Provided records: Begin

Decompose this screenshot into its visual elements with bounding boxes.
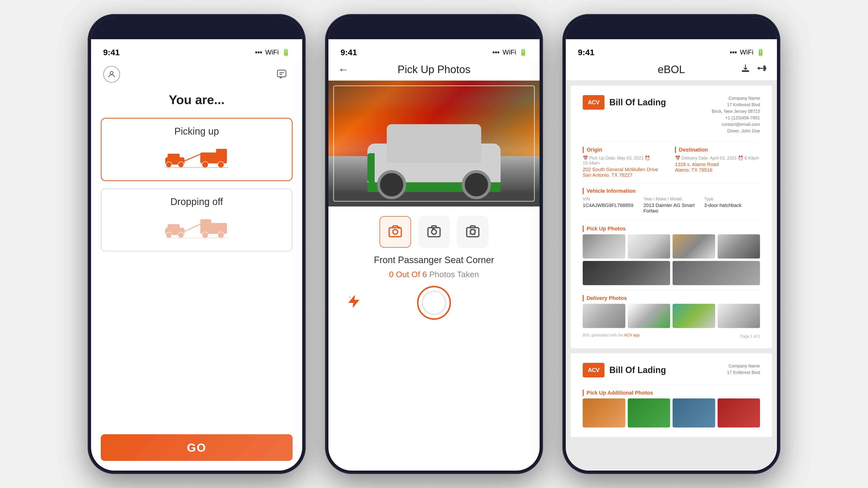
status-bar-1: 9:41 ▪▪▪ WiFi 🔋 — [91, 39, 302, 61]
bol-page-2: ACV Bill Of Lading Company Name 17 Knife… — [570, 353, 772, 437]
delivery-photo-1[interactable] — [583, 304, 625, 328]
origin-section: Origin 📅 Pick Up Date: May 03, 2021 ⏰ 10… — [583, 147, 668, 178]
company-info: Company Name 17 Kniferest Blvd Brick, Ne… — [712, 95, 760, 134]
origin-title: Origin — [583, 147, 668, 153]
additional-photos-title: Pick Up Additional Photos — [583, 390, 760, 396]
company-addr1-2: 17 Kniferest Blvd — [727, 369, 760, 376]
delivery-photos-grid — [583, 304, 760, 328]
svg-line-8 — [185, 154, 202, 161]
svg-rect-10 — [216, 149, 227, 155]
phone3-screen: eBOL — [566, 61, 777, 470]
status-time-2: 9:41 — [341, 48, 357, 57]
svg-rect-35 — [742, 71, 749, 71]
phone1-top-bar — [91, 61, 302, 88]
company-name-2: Company Name — [727, 363, 760, 369]
pickup-date-label: 📅 Pick Up Date: May 03, 2021 ⏰ 10:34am — [583, 155, 668, 166]
status-icons-2: ▪▪▪ WiFi 🔋 — [492, 48, 527, 56]
svg-point-29 — [432, 229, 436, 234]
pickup-photo-1[interactable] — [583, 234, 625, 259]
shutter-button[interactable] — [417, 286, 451, 320]
delivery-photo-4[interactable] — [718, 304, 760, 328]
add-photo-2[interactable] — [628, 398, 671, 427]
page-indicator: Page 1 of 2 — [740, 334, 760, 339]
download-button[interactable] — [741, 63, 750, 75]
picking-up-card[interactable]: Picking up — [101, 118, 292, 181]
company-name: Company Name — [712, 95, 760, 102]
add-photo-button[interactable] — [379, 216, 411, 248]
acv-logo-area-2: ACV Bill Of Lading — [583, 363, 666, 378]
pickup-photo-2[interactable] — [628, 234, 671, 259]
svg-point-17 — [218, 232, 224, 238]
pickup-photos-grid — [583, 234, 760, 259]
svg-line-18 — [185, 224, 200, 231]
shutter-inner — [422, 291, 446, 315]
status-time-3: 9:41 — [578, 48, 594, 57]
go-button[interactable]: GO — [101, 434, 292, 461]
svg-point-7 — [178, 162, 184, 167]
wifi-icon-2: WiFi — [502, 48, 516, 56]
flash-button[interactable] — [348, 295, 360, 310]
picking-up-label: Picking up — [175, 126, 219, 137]
delivery-photo-2[interactable] — [628, 304, 671, 328]
delivery-photos-title: Delivery Photos — [583, 295, 760, 301]
picking-up-image — [109, 137, 285, 175]
status-icons-1: ▪▪▪ WiFi 🔋 — [255, 48, 290, 56]
pickup-address[interactable]: 202 South General McMullen Drive San Ant… — [583, 167, 668, 178]
header-actions — [741, 63, 767, 75]
chat-icon[interactable] — [273, 66, 290, 83]
pickup-photo-3[interactable] — [673, 234, 715, 259]
dropping-off-image — [109, 207, 285, 246]
svg-point-31 — [470, 229, 475, 234]
add-photo-4[interactable] — [718, 398, 760, 427]
flip-camera-button[interactable] — [418, 216, 450, 248]
bol-origin-dest: Origin 📅 Pick Up Date: May 03, 2021 ⏰ 10… — [583, 147, 760, 178]
svg-point-21 — [166, 232, 172, 238]
signal-icon: ▪▪▪ — [255, 48, 262, 56]
add-photo-3[interactable] — [673, 398, 715, 427]
status-bar-2: 9:41 ▪▪▪ WiFi 🔋 — [329, 39, 539, 61]
bol-title-2: Bill Of Lading — [609, 365, 666, 375]
signal-icon-2: ▪▪▪ — [492, 48, 500, 56]
bol-page-1: ACV Bill Of Lading Company Name 17 Knife… — [570, 86, 772, 348]
svg-rect-1 — [278, 70, 286, 77]
acv-logo-area: ACV Bill Of Lading — [583, 95, 666, 110]
dropping-off-card[interactable]: Dropping off — [101, 188, 292, 252]
vin-field: VIN 1C4AJWBG9FL768859 — [583, 197, 639, 216]
status-bar-3: 9:41 ▪▪▪ WiFi 🔋 — [566, 39, 777, 61]
destination-section: Destination 📅 Delivery Date: April 03, 2… — [675, 147, 760, 178]
pickup-photo-6[interactable] — [673, 261, 760, 285]
pickup-photos-title: Pick Up Photos — [583, 226, 760, 232]
bol-header-row: ACV Bill Of Lading Company Name 17 Knife… — [583, 95, 760, 134]
share-button[interactable] — [757, 63, 767, 75]
svg-point-22 — [178, 232, 184, 238]
svg-point-6 — [166, 162, 172, 167]
vehicle-section-title: Vehicle Information — [583, 188, 760, 194]
bol-title: Bill Of Lading — [609, 97, 666, 107]
svg-point-12 — [218, 161, 224, 168]
svg-point-25 — [393, 229, 398, 234]
crop-button[interactable] — [457, 216, 489, 248]
bol-footer-text: BOL generated with the ACV app — [583, 333, 640, 337]
count-number: 0 Out Of 6 — [389, 270, 427, 279]
shutter-area — [329, 281, 539, 327]
company-email: contact@email.com — [712, 121, 760, 128]
phone2-title: Pick Up Photos — [398, 63, 471, 75]
pickup-photo-5[interactable] — [583, 261, 670, 285]
delivery-address[interactable]: 1328 s. Alamo Road Alamo, TX 78516 — [675, 162, 760, 173]
phone3-title: eBOL — [658, 63, 685, 75]
pickup-photo-4[interactable] — [718, 234, 760, 259]
phone-2: 9:41 ▪▪▪ WiFi 🔋 ← Pick Up Photos — [325, 14, 543, 474]
photo-caption: Front Passanger Seat Corner — [329, 253, 539, 268]
profile-icon[interactable] — [103, 66, 120, 83]
delivery-photo-3[interactable] — [673, 304, 715, 328]
svg-rect-5 — [167, 154, 180, 159]
svg-rect-15 — [200, 219, 211, 225]
battery-icon-3: 🔋 — [756, 48, 765, 56]
phone-1: 9:41 ▪▪▪ WiFi 🔋 — [88, 14, 306, 474]
vehicle-grid: VIN 1C4AJWBG9FL768859 Year / Make / Mode… — [583, 197, 760, 216]
signal-icon-3: ▪▪▪ — [730, 48, 737, 56]
bol-content[interactable]: ACV Bill Of Lading Company Name 17 Knife… — [566, 80, 777, 470]
phone1-screen: You are... Picking up — [91, 61, 302, 470]
add-photo-1[interactable] — [583, 398, 625, 427]
back-button[interactable]: ← — [338, 63, 349, 75]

Provided records: End

Set every record down exactly, omitting pictures.

§ **Exercise solution**
Decompose this screenshot into its visual elements with bounding boxes.
status-bar-1: 9:41 ▪▪▪ WiFi 🔋 — [91, 39, 302, 61]
bol-page-2: ACV Bill Of Lading Company Name 17 Knife… — [570, 353, 772, 437]
delivery-photo-1[interactable] — [583, 304, 625, 328]
origin-section: Origin 📅 Pick Up Date: May 03, 2021 ⏰ 10… — [583, 147, 668, 178]
company-info: Company Name 17 Kniferest Blvd Brick, Ne… — [712, 95, 760, 134]
origin-title: Origin — [583, 147, 668, 153]
additional-photos-title: Pick Up Additional Photos — [583, 390, 760, 396]
company-addr1-2: 17 Kniferest Blvd — [727, 369, 760, 376]
delivery-photos-grid — [583, 304, 760, 328]
svg-line-8 — [185, 154, 202, 161]
svg-rect-10 — [216, 149, 227, 155]
phone3-screen: eBOL — [566, 61, 777, 470]
status-time-2: 9:41 — [341, 48, 357, 57]
svg-rect-35 — [742, 71, 749, 71]
phone1-top-bar — [91, 61, 302, 88]
company-name-2: Company Name — [727, 363, 760, 369]
pickup-date-label: 📅 Pick Up Date: May 03, 2021 ⏰ 10:34am — [583, 155, 668, 166]
status-icons-2: ▪▪▪ WiFi 🔋 — [492, 48, 527, 56]
svg-point-29 — [432, 229, 436, 234]
pickup-photo-1[interactable] — [583, 234, 625, 259]
shutter-button[interactable] — [417, 286, 451, 320]
delivery-photo-4[interactable] — [718, 304, 760, 328]
add-photo-2[interactable] — [628, 398, 671, 427]
page-indicator: Page 1 of 2 — [740, 334, 760, 339]
download-button[interactable] — [741, 63, 750, 75]
picking-up-card[interactable]: Picking up — [101, 118, 292, 181]
company-name: Company Name — [712, 95, 760, 102]
add-photo-button[interactable] — [379, 216, 411, 248]
acv-logo-area-2: ACV Bill Of Lading — [583, 363, 666, 378]
pickup-photo-2[interactable] — [628, 234, 671, 259]
svg-point-17 — [218, 232, 224, 238]
pickup-photos-grid — [583, 234, 760, 259]
svg-line-18 — [185, 224, 200, 231]
shutter-inner — [422, 291, 446, 315]
status-time-3: 9:41 — [578, 48, 594, 57]
go-button[interactable]: GO — [101, 434, 292, 461]
svg-point-7 — [178, 162, 184, 167]
wifi-icon-2: WiFi — [502, 48, 516, 56]
flash-button[interactable] — [348, 295, 360, 310]
picking-up-label: Picking up — [175, 126, 219, 137]
delivery-photo-2[interactable] — [628, 304, 671, 328]
delivery-photos-title: Delivery Photos — [583, 295, 760, 301]
picking-up-image — [109, 137, 285, 175]
status-icons-1: ▪▪▪ WiFi 🔋 — [255, 48, 290, 56]
pickup-address[interactable]: 202 South General McMullen Drive San Ant… — [583, 167, 668, 178]
header-actions — [741, 63, 767, 75]
chat-icon[interactable] — [273, 66, 290, 83]
pickup-photo-3[interactable] — [673, 234, 715, 259]
dropping-off-image — [109, 207, 285, 246]
svg-point-31 — [470, 229, 475, 234]
add-photo-4[interactable] — [718, 398, 760, 427]
flip-camera-button[interactable] — [418, 216, 450, 248]
bol-origin-dest: Origin 📅 Pick Up Date: May 03, 2021 ⏰ 10… — [583, 147, 760, 178]
svg-point-21 — [166, 232, 172, 238]
signal-icon: ▪▪▪ — [255, 48, 262, 56]
add-photo-3[interactable] — [673, 398, 715, 427]
status-bar-2: 9:41 ▪▪▪ WiFi 🔋 — [329, 39, 539, 61]
bol-title-2: Bill Of Lading — [609, 365, 666, 375]
signal-icon-2: ▪▪▪ — [492, 48, 500, 56]
bol-page-1: ACV Bill Of Lading Company Name 17 Knife… — [570, 86, 772, 348]
svg-rect-1 — [278, 70, 286, 77]
acv-logo-area: ACV Bill Of Lading — [583, 95, 666, 110]
dropping-off-card[interactable]: Dropping off — [101, 188, 292, 252]
vin-field: VIN 1C4AJWBG9FL768859 — [583, 197, 639, 216]
status-bar-3: 9:41 ▪▪▪ WiFi 🔋 — [566, 39, 777, 61]
destination-section: Destination 📅 Delivery Date: April 03, 2… — [675, 147, 760, 178]
pickup-photo-6[interactable] — [673, 261, 760, 285]
pickup-photos-title: Pick Up Photos — [583, 226, 760, 232]
bol-header-row: ACV Bill Of Lading Company Name 17 Knife… — [583, 95, 760, 134]
share-button[interactable] — [757, 63, 767, 75]
svg-point-22 — [178, 232, 184, 238]
svg-point-6 — [166, 162, 172, 167]
vehicle-section-title: Vehicle Information — [583, 188, 760, 194]
bol-title: Bill Of Lading — [609, 97, 666, 107]
svg-point-12 — [218, 161, 224, 168]
svg-point-25 — [393, 229, 398, 234]
crop-button[interactable] — [457, 216, 489, 248]
bol-footer-text: BOL generated with the ACV app — [583, 333, 640, 337]
count-number: 0 Out Of 6 — [389, 270, 427, 279]
shutter-area — [329, 281, 539, 327]
company-email: contact@email.com — [712, 121, 760, 128]
phone2-title: Pick Up Photos — [398, 63, 471, 75]
pickup-photo-5[interactable] — [583, 261, 670, 285]
delivery-address[interactable]: 1328 s. Alamo Road Alamo, TX 78516 — [675, 162, 760, 173]
phone3-title: eBOL — [658, 63, 685, 75]
pickup-photo-4[interactable] — [718, 234, 760, 259]
phone-2: 9:41 ▪▪▪ WiFi 🔋 ← Pick Up Photos — [325, 14, 543, 474]
photo-caption: Front Passanger Seat Corner — [329, 253, 539, 268]
profile-icon[interactable] — [103, 66, 120, 83]
delivery-photo-3[interactable] — [673, 304, 715, 328]
svg-rect-5 — [167, 154, 180, 159]
svg-rect-15 — [200, 219, 211, 225]
battery-icon-3: 🔋 — [756, 48, 765, 56]
phone-1: 9:41 ▪▪▪ WiFi 🔋 — [88, 14, 306, 474]
vehicle-grid: VIN 1C4AJWBG9FL768859 Year / Make / Mode… — [583, 197, 760, 216]
signal-icon-3: ▪▪▪ — [730, 48, 737, 56]
bol-content[interactable]: ACV Bill Of Lading Company Name 17 Knife… — [566, 80, 777, 470]
phone1-screen: You are... Picking up — [91, 61, 302, 470]
add-photo-1[interactable] — [583, 398, 625, 427]
back-button[interactable]: ← — [338, 63, 349, 75]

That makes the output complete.